Resultados
ABT-263 é um inibidor familiar Bcl-2 disponível oralmente. As características estruturais do ABT-737 que conferem propriedades medicamentosas indesejáveis resultam de elementos de desenho essenciais para a inibição de uma grande superfície, interação proteína-proteína hidrofóbica e redução da ligação sérica de albumina (4-6). Para melhorar a eficácia oral desta molécula relativamente grande (MW >800), foi necessário um equilíbrio cuidadoso entre afinidade do alvo, potência celular, e absorção oral. Foram identificados três locais-chave ao longo da espinha dorsal do ABT-737 que afetam o equilíbrio de carga, metabolismo e absorção oral (Fig. 1). Analógicos incorporando modificações nestas posições foram otimizados para maximizar a relação farmacocinética/farmacodinâmica entre exposição oral em animais e eficácia em linhas de células tumorais humanas. Estes esforços resultaram na identificação do ABT-263.
Estruturas químicas de ABT-737 (esquerda) e ABT-263 (direita).

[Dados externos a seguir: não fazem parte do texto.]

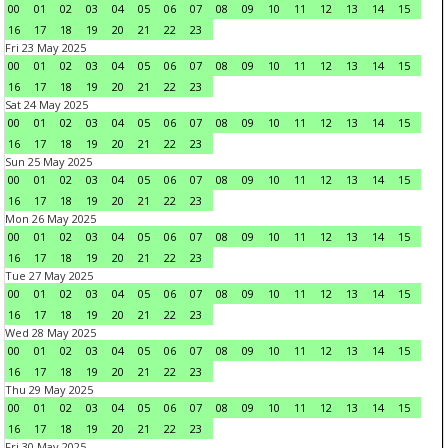
00
01
02
03
04
05
06
07
08
09
10
11
12
13
14
15
16
17
18
19
20
21
22
23
Fri 23 May 2025
00
01
02
03
04
05
06
07
08
09
10
11
12
13
14
15
16
17
18
19
20
21
22
23
Sat 24 May 2025
00
01
02
03
04
05
06
07
08
09
10
11
12
13
14
15
16
17
18
19
20
21
22
23
Sun 25 May 2025
00
01
02
03
04
05
06
07
08
09
10
11
12
13
14
15
16
17
18
19
20
21
22
23
Mon 26 May 2025
00
01
02
03
04
05
06
07
08
09
10
11
12
13
14
15
16
17
18
19
20
21
22
23
Tue 27 May 2025
00
01
02
03
04
05
06
07
08
09
10
11
12
13
14
15
16
17
18
19
20
21
22
23
Wed 28 May 2025
00
01
02
03
04
05
06
07
08
09
10
11
12
13
14
15
16
17
18
19
20
21
22
23
Thu 29 May 2025
00
01
02
03
04
05
06
07
08
09
10
11
12
13
14
15
16
17
18
19
20
21
22
23
Fri 30 May 2025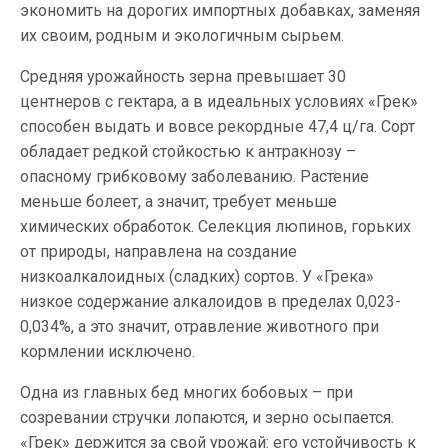
экономить на дорогих импортных добавках, заменяя
их своим, родным и экологичным сырьем.
Средняя урожайность зерна превышает 30
центнеров с гектара, а в идеальных условиях «Грек»
способен выдать и вовсе рекордные 47,4 ц/га. Сорт
обладает редкой стойкостью к антракнозу –
опасному грибковому заболеванию. Растение
меньше болеет, а значит, требует меньше
химических обработок. Селекция люпинов, горьких
от природы, направлена на создание
низкоалкалоидных (сладких) сортов. У «Грека»
низкое содержание алкалоидов в пределах 0,023-
0,034%, а это значит, отравление животного при
кормлении исключено.
Одна из главных бед многих бобовых – при
созревании стручки лопаются, и зерно осыпается.
«Грек» держится за свой урожай: его устойчивость к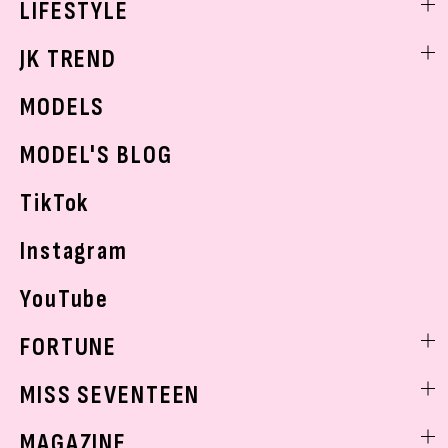
LIFESTYLE
学校ヘアメイク
スキンケア
なにわ男子
勉強・受験・進路
ライフスタイルニュース
JK TREND
ボディケア
K-POP
JKランキング・アワード
JKトレンドニュース
MODELS
モデルの購入品
おでかけ
MODEL'S BLOG
お悩み相談
TikTok
Instagram
YouTube
FORTUNE
ゲッターズ飯田
MISS SEVENTEEN
ミスセブンティーンニュース
MAGAZINE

ABT-263 mantém alta afinidade para Bcl-xL, Bcl-2 e Bcl-w, que está abaixo do limite de detecção do ensaio de polarização de fluorescência (Ki ≤1 nmol/L), mas liga-se mais fraca para Mcl-1 e A1 (Tabela 1). Este padrão de seletividade é similar ao do seu predecessor ABT-737 e da proteína BH3 apenas Bad (12). A afinidade subnanomolar do ABT-263 para Bcl-xL foi confirmada por um ensaio de transferência de energia por ressonância de fluorescência mais sensível, resolvido no tempo, que mostra que o enantiômero (um estereoisômero com a configuração oposta do grupo morfolinoetílico, usado como controle menos ativo) é ∼40-dobrado menos potente.
- Ver em linha
- Ver popup
Afinidades de ligação às proteínas da família Bcl-2
O perfil farmacocinético do ABT-263 é caracterizado por baixos valores de depuração de plasma e baixos volumes de distribuição em rato, rato, cão e macaco, com meia-vida de eliminação de plasma após dose i.v. de 4,6 a 8,4 horas (Tabela Suplementar S1). A biodisponibilidade após gavagem oral foi de ∼20% em todas as quatro espécies. Devido à sua baixa solubilidade aquosa, o ABT-263 apresenta uma taxa de dissolução prolongada – absorção oral limitada. A administração de ABT-263 em formulações à base de lipídios, nas quais o composto é significativamente mais solúvel, produz maior absorção com biodisponibilidade próxima a 50% e uma meia-vida de eliminação oral de 8,9 horas em cães. Uma curva representativa da concentração de drogas plasmáticas após a dosagem i.v. ou p.o. em cães é mostrada na Fig. Suplementar S1.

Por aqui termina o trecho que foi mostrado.